Apple- and Hop-polyphenols Inhibit Porphyromonas Gingivalis-mediated Precursor of Matrix Metalloproteinase 9 Activation and Invasion of Oral Squamous Cell Carcinoma Cells.
J Periodontol. 2016 May 13:1-21. Epub 2016 May 13. PMID: 27177287
BACKGROUND: Recent epidemiological studies have revealed a significant association between periodontitis and oral squamous cell carcinoma (OSCC). Furthermore, periodontitis is markedly associated with orodigestive cancer mortality, while Porphyromonas gingivalis infection has been identified as a specific and potentially independent microbial factor related to increased risk of orodigestive cancer death.

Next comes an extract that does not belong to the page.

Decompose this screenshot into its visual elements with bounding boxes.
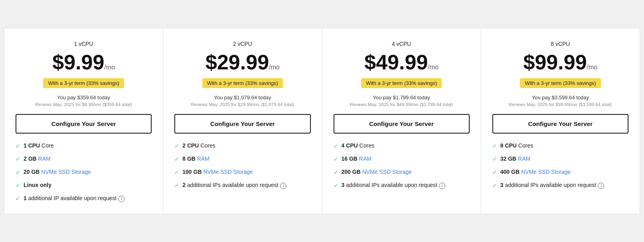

We previously reported that P. gingivalis induced the precursor form of matrix metalloproteinase 9 (proMMP9) production via proteinase activated receptor (PAR)-related pathways, after which proMMP9 was activated by gingipains to enhance cellular invasion of SAS cells. In the present study, we examined the effects of selected polyphenols as inhibitors of cellular invasion caused by P. gingivalis gingipains in SAS cells.
METHODS: OSCC cells were infected with P. gingivalis strains including gingipain mutants. To evaluate the effects of inhibitors, apple polyphenol (AP), hop bract polyphenol (HBP), high and low molecular weight fractions of HBP (HMW-HBP and LMW-HBP), epigallocatechin gallate (EGCg), KYT-1 (Arg-gingipain inhibitor), and KYT-36 (Lys-gingipain inhibitor) were used. Proteinase activated receptor 2 (PAR2) and PAR4 mRNA expressions were examined using real-time reverse transcription polymerase chain reaction, and signaling pathways were evaluated by western blotting analysis.

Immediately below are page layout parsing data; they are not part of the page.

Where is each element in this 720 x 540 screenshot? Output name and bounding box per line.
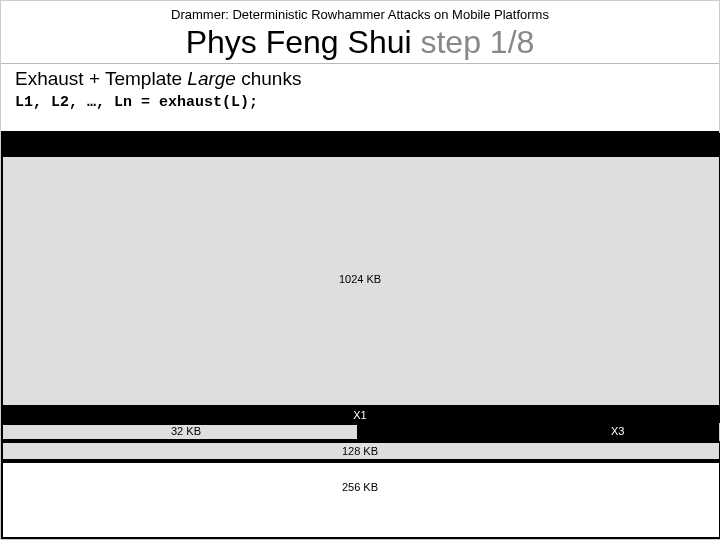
subtitle-b: Large [187,68,241,89]
label-1024: 1024 KB [339,273,381,285]
slide: Drammer: Deterministic Rowhammer Attacks… [0,0,720,540]
subtitle-a: Exhaust + Template [15,68,187,89]
subtitle-c: chunks [241,68,301,89]
label-x1: X1 [353,409,366,421]
subtitle: Exhaust + Template Large chunks [1,68,719,90]
row-x3 [359,423,719,441]
label-128: 128 KB [342,445,378,457]
outline-bottom [1,461,720,539]
title-rule [1,63,719,64]
label-32: 32 KB [171,425,201,437]
slide-title: Phys Feng Shui step 1/8 [1,24,719,61]
header-small: Drammer: Deterministic Rowhammer Attacks… [1,1,719,22]
code-line: L1, L2, …, Ln = exhaust(L); [1,90,719,115]
row-divider-top [1,133,720,155]
label-x3: X3 [611,425,624,437]
title-prefix: Phys Feng Shui [186,24,421,60]
memory-diagram: 1024 KB X1 32 KB X3 128 KB 256 KB [1,131,719,540]
title-suffix: step 1/8 [420,24,534,60]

RESULTS: KYT-1/KYT-36, AP, HBP, and HMW-HBP significantly inhibited PAR2 and PAR4 mRNA expressions, proMMP9 activation, and cellular invasion. Furthermore, AP, HBP, and HMW-HBP reduced activation of HSP27 and Ets1 and nuclear translocation of NF-kB, whereas EGCg and LMW-HBP did not.
CONCLUSION: These results suggest that AP, HBP, and HMW-HBP are potent inhibitors of proMMP9 activation and cellular invasion mediated with P. gingivalis in OSCC cells.